慰安婦報道を特集で検証し、一部の誤りを認めて記事を撤回したところまでは良かった。
同じ日の1面。編集担当役員が大きなスペースを割いて撤回した理由を書いていたが、これがお粗末極まりなかった。
当時はしょうがなかったんだ、ほかの新聞社も同じ人間から取材した記事を載せている、という内容。
はっきり言うと言い訳にもなっていない。信じられない内容だった。
誤りを認めた時は記事の「削除」や今回のように「撤回」をするのは新聞社にとって痛恨事だし、勇気のいることだが、止むをえない。
そこまで踏み込んでおいて、あの1面の言い訳はない。
誤りを認めたんなら謝る、って言うのが世間の常識なんじゃないの。
その世間の常識が朝日になかったんだね。
恥の上塗りが池上問題。紙面批評を委ねているんだから「池上の意見」として掲載するのに何をはばかるところがあるんだろうか、と呆れた。

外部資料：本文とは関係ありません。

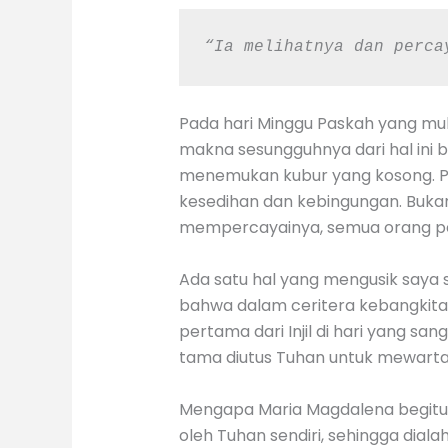
“Ia melihatnya dan perca
Pada hari Minggu Paskah yang mul
makna sesungguhnya dari hal ini ba
menemukan kubur yang kosong. Pad
kesedihan dan kebingungan. Bukan
mempercayainya, semua orang per
Ada satu hal yang mengusik saya s
bahwa dalam ceritera kebangkitan 
pertama dari Injil di hari yang s
tama diutus Tuhan untuk mewarta
Mengapa Maria Magdalena begitu d
oleh Tuhan sendiri, sehingga dia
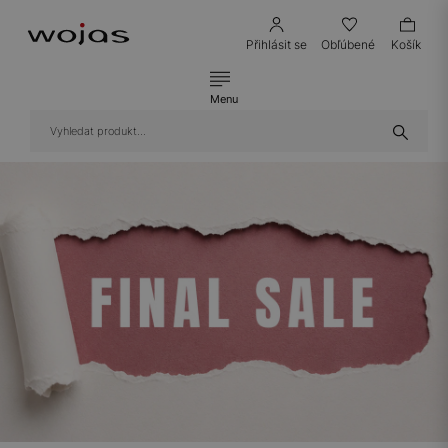
Přihlásit se
Obľúbené
Košík
Menu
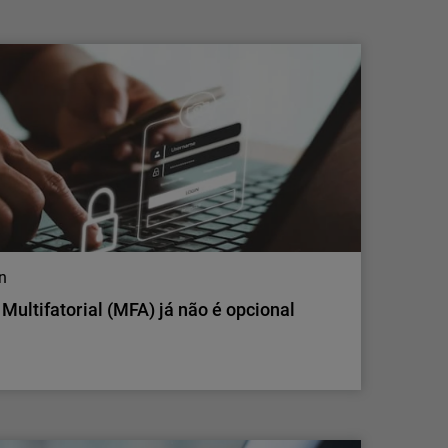
Lisboa, 21 de julho de 2026 – A
WatchGuard® Technologies, líder global em
cibersegurança unificada para fornecedores
de serviços geridos (MSPs), anunciou hoje
novos investimentos em IA de fronteira para
segurança de aplicações, alargando o acesso
a capacidades avançadas tanto da OpenAI
como da…
on
Multifatorial (MFA) já não é opcional
on
Multifatorial (MFA) já não é opcional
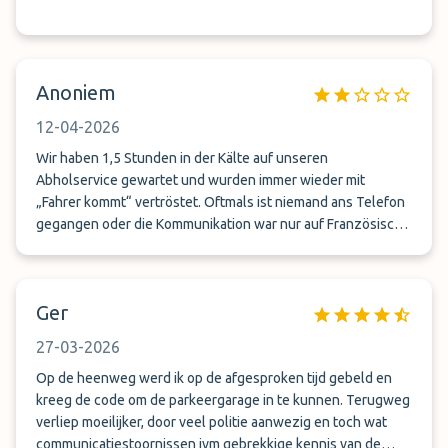
Anoniem
12-04-2026
Wir haben 1,5 Stunden in der Kälte auf unseren
Abholservice gewartet und wurden immer wieder mit
„Fahrer kommt“ vertröstet. Oftmals ist niemand ans Telefon
gegangen oder die Kommunikation war nur auf Französisch
möglich. Nur zu empfehlen für starke Nerven und viel Zeit!
Ger
27-03-2026
Op de heenweg werd ik op de afgesproken tijd gebeld en
kreeg de code om de parkeergarage in te kunnen. Terugweg
verliep moeilijker, door veel politie aanwezig en toch wat
communicatiestoornissen ivm gebrekkige kennis van de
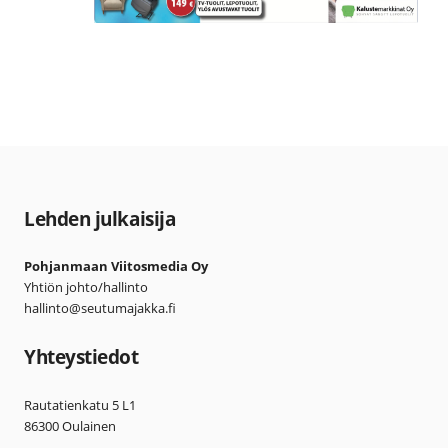
Lehden julkaisija
Pohjanmaan Viitosmedia Oy
Yhtiön johto/hallinto
hallinto@seutumajakka.fi
Yhteystiedot
Rautatienkatu 5 L1
86300 Oulainen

掲載しておいて、批判に答えればいいだけじゃないの。そんなことも分からないほど動転しちゃったのかい、器ちっちゃいねえ、と思った。
福島原発事故の吉田調書の撤回。2人の吉田に翻弄されたなんてしゃれにもならないけれど、この件は他人ごとではない。
記者というもの、都合のよい証言や証拠をつかむと、そのことだけを補強する方向に前のめりになりがち。
つまり、原発問題では事故直後から「社員の全面撤退」ということが語られてきた。東電は事故処理に及び腰なんじゃないのか、そんな疑問が付きまとっていたことも事実。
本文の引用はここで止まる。